There is a cultural curiosity in contemporary times to explore and enjoy our regional literature, even if the new space created for its flourishing is interlinked with business interests, promotions, and prizes. The sole intention of this work, however, is to connect with the reader.
My father, Pritam Singh, migrated to Delhi from Preet Nagar, near the Wagah border, after the partition of India. His friend. Dr M. S. Randhawa then the deputy commissioner of Delhi-helped him acquire office premises in Chandni Chowk, where he established his firm, Navyug Publishers. This became a literary hub for Punjabi writers. Most of the writers included in this collection frequented his office (as he was their publisher and editor of the prestigious literary magazine Arsee). I often went to his office after school hours and keenly listened in on the writers' conversations. They spoke about the travails of their love lives, monetary miseries, and current projects. I was drawn to Papaji's adda as I was smitten with books and the office provided a stimulating atmosphere for my emotional development. The writers infused their words with power and, at times, impetuous actions, transmuting lived experiences into fiction. Little did I realize then that one day I would have to string together the stories written by these writers into a book.
Balbir Madhopuri (my co-editor) and I have undertaken the daunting task of weaving this volume together based on writers' recommendations, aesthetic experience, and selective memory. Four generations of Punjabi writers have been covered in this collection. The exclusion of other popular and celebrated writers is by no means due to an underestimation of their capacity to reveal the hidden realities of human lives or of their contribution to the corpus of this genre. Rather, we hope that uninitiated readers will be able to sense the essence of the Punjabi literary imagination and Punjabiyat in the rural-urban continuum/divide presented in these stories. We invite you to this act of 'communion'. While Balbir and I may have different opinions about certain issues, methodologies, and literary agendas, this selection is all the more richer for it. Nevertheless, the biggest danger here is the loss of melody, meaning, energy, and spirit of language-a limitation we humbly accept. Needless to say, the churning of this collection has resulted from the availability of limited time and space.

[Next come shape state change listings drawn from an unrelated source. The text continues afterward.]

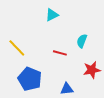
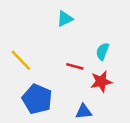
red star: (92, 70) -> (101, 81), moved

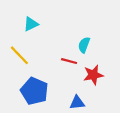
cyan triangle: (65, 19) -> (31, 24), moved
cyan semicircle: (102, 51) -> (84, 45), moved

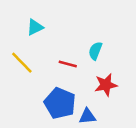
red line: (69, 61) -> (68, 64), moved
blue pentagon: (34, 91) -> (60, 103), moved

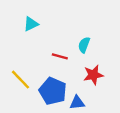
yellow line: (22, 63) -> (20, 80), moved

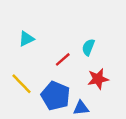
cyan triangle: (31, 24) -> (26, 39), moved
red line: (60, 56) -> (63, 59), turned -56

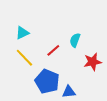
red star: (98, 79) -> (93, 62), moved
yellow line: (21, 84) -> (24, 58), moved

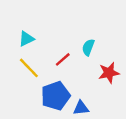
blue pentagon: (47, 81) -> (56, 96), turned 30

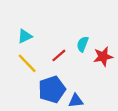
red star: (109, 73) -> (103, 57), moved

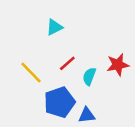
cyan triangle: (25, 36) -> (54, 27), moved
cyan semicircle: (83, 44) -> (89, 76), moved

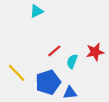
cyan triangle: (54, 27) -> (37, 11), moved
yellow line: (31, 72) -> (17, 73), moved

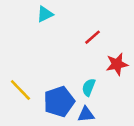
red line: (54, 51) -> (92, 37), moved
cyan semicircle: (72, 61) -> (89, 87), moved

The capital of India was shifted from Calcutta to Delhi in 1911. Delhi, a union territory now, was carved out from the former Punjab. Pakistan and India partitioned the remaining area of Punjab. Today, a sizeable section of Punjabi-speaking people still resides in Delhi, Haryana, and Himachal Pradesh. Punjabi is spoken by about 152 million native speakers around the world, of which almost 40 million reside in India and 111 million reside in Pakistan." It is the fourth most widely spoken language in the UK as well as in Canada where it registered a 49 per cent growth between 2016 and 2021.

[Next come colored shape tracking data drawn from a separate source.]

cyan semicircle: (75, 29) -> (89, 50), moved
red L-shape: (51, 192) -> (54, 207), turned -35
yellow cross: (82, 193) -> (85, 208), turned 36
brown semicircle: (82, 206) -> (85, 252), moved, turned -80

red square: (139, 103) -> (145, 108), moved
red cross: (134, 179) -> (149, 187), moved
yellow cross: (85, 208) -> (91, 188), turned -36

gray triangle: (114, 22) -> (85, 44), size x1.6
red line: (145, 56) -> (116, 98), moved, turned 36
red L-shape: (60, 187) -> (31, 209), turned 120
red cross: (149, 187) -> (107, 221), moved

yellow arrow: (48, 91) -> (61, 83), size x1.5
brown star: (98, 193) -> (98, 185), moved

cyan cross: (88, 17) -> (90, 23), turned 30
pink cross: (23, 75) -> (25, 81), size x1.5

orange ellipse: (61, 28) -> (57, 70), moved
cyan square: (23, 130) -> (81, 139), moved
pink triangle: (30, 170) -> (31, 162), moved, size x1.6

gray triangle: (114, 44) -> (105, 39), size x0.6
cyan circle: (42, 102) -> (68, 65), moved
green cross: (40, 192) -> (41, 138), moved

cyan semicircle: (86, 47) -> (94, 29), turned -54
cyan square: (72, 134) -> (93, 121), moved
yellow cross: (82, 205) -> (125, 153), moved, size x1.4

The modern literary perspective in Punjabi was pioneered by Bhai Vir Singh (1872-1957) although earlier writings of Sheikh Farid (1173-1266) are currently available in print and are an integral part of the Shri Guru Granth Sahib. Vir Singh's couplets contain references to God, morality, and spirituality. Moreover, the Sikh Gurus structured their poetic works on the basis of metre, rhyme, ragas, and alliteration. Guru Nanak, a poet, used analogies from nature, verdure, as well as pastoral aesthetics and activities to propound his philosophy. The Muslim fakirs (Sufis) and poets of romantic tales (kissa poets) combined the divine with worldliness in their works. Shah Hussain, Sultan Bahu, Bulleh Shah, and others are some of the most famous lyrical poets.
Most of the twentieth century modern Punjabi writers included in this collection were influenced by the Progressive Movement in Punjabi literature. The Progressive Movement, secular in nature, aimed to resist imperialism, feudalism, theism, caste and untouchability, communalism, and oppression of women.
In Punjab, the major centres of progressive literary activity in the 1930s were in Lahore and Amritsar. Gurbaksh Singh, an engineer who returned from the US after receiving his educational degree (and the first contributor in this volume), and later became a full-time writer, established Preet Nagar in Amritsar in 1935 (inspired by Tagore's vision of Shantiniketan) with an eclectic community that was inspired by his idealism and utopian vision. The Progressive Writers' Movement drew well-known Punjabi writers into its fold, both as cosmopolitan members and ideologues of modernism.
Besides the Marxist and Freudian interpretation of personal, social, economic, and political realities, literary movements like surrealism, expressionism, existentialism, structuralism, and post-modernism left a mark on Punjab's literary output, and yet it retained its cultural complexion. Humanism, nevertheless, remains a powerful thread in the Punjabi narrative tradition.
The Punjabi short story, merely a century old, is an important part of Punjabi modern literature. In the Punjabi sociocultural context, many aspects of human issues and concerns form its constituent elements and, symbolically, Punjabi philosophical thought and life-world emerges vividly through descriptive accounts. One must confess though that through translation these stories have acquired a new and different flavour.